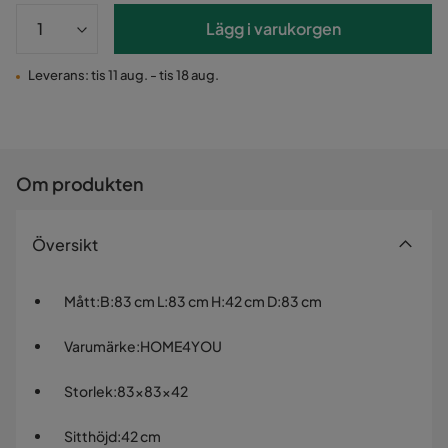
Lägg i varukorgen
Leverans: tis 11 aug. - tis 18 aug.
Om produkten
Översikt
Mått
:
B:83 cm L:83 cm H:42 cm D:83 cm
Varumärke
:
HOME4YOU
Storlek
:
83x83x42
Sitthöjd
:
42 cm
- - - - - - -
- _Assignment_:
Any images must be dropped; all other material is to be printed exactly.

- _Answer to this problem_:
Lägg i varukorgen
Leverans: tis 11 aug. - tis 18 aug.
Om produkten
Översikt
Mått
:
B:83 cm L:83 cm H:42 cm D:83 cm
Varumärke
:
HOME4YOU
Storlek
:
83x83x42
Sitthöjd
:
42 cm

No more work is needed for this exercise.